The Road Less Seen: Segment Exploration for Weakly Supervised Video Anomaly Detection
Abstract
Weakly supervised learning provides a cost-effective framework for video anomaly detection by using video-level supervision instead of relying on the costly fine-grained segment-level labels. Although contemporary methods have shown promising results on challenging real-world surveillance videos, most of them are evaluated using the Area Under the Receiver Operating Characteristic Curve (AUROC). Our work reveals that a high AUROC could result in a very low recall given a meaningful False Positive Rate (FPR) threshold. Thus, these models suffer from limited practical values, especially in high-stake domains (\eg public safety and medical diagnosis), where missing the true anomalies are highly costly.
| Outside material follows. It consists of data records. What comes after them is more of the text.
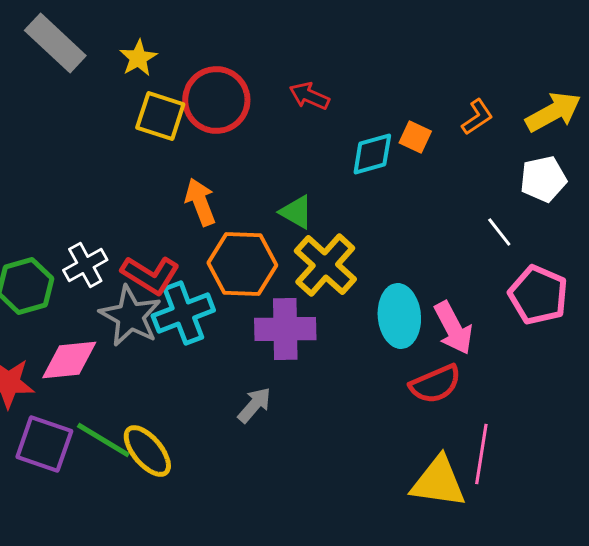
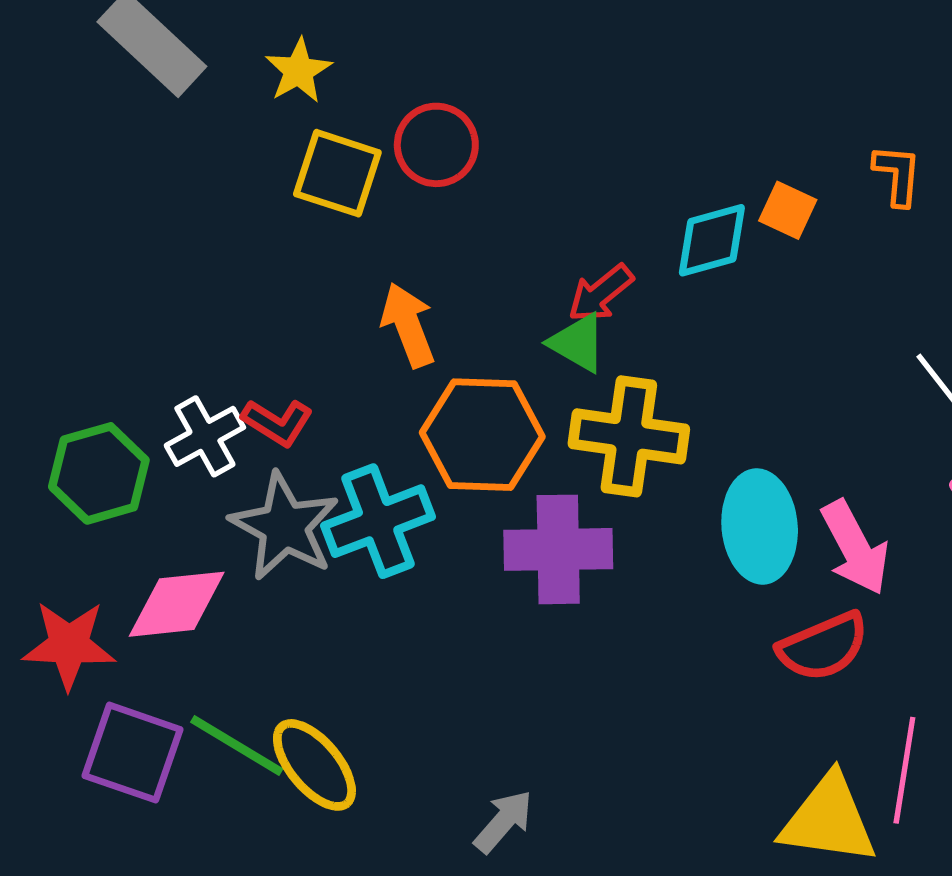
red arrow: (309, 96) -> (601, 293), moved, turned -63
red circle: (216, 100) -> (436, 145), size x0.7
orange L-shape: (477, 117) -> (897, 175), turned -51
yellow cross: (325, 265) -> (629, 436), turned -34
red L-shape: (150, 275) -> (277, 422), moved, size x0.7
gray arrow: (254, 405) -> (503, 821), moved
This surprising phenomenon is rooted in the interplay of weak supervision and the highly imbalanced distribution between normal and abnormal segments. To tackle this key challenge of building practical video anomaly detection systems, we propose a novel dual exploration strategy that combines temporal clustering with uncertainty-based segment exploration. Temporal clustering selects diverse segments based on both semantic and temporal similarity, while uncertainty-based sampling targets low-scoring segments with high model uncertainty. This ensures the model learns from a wide range of patterns, both diverse and ambiguous, resulting in more informed and robust decision-making, and reduction in false negatives. Meanwhile, we recommend two practical metrics to replace the commonly used AUROC score for a more effective measure for evaluation. Experiments conducted in challenging real-world videos demonstrate better dual exploration performance compared to competitive baselines on these metrics, which justifies its improved practical value in real-world settings.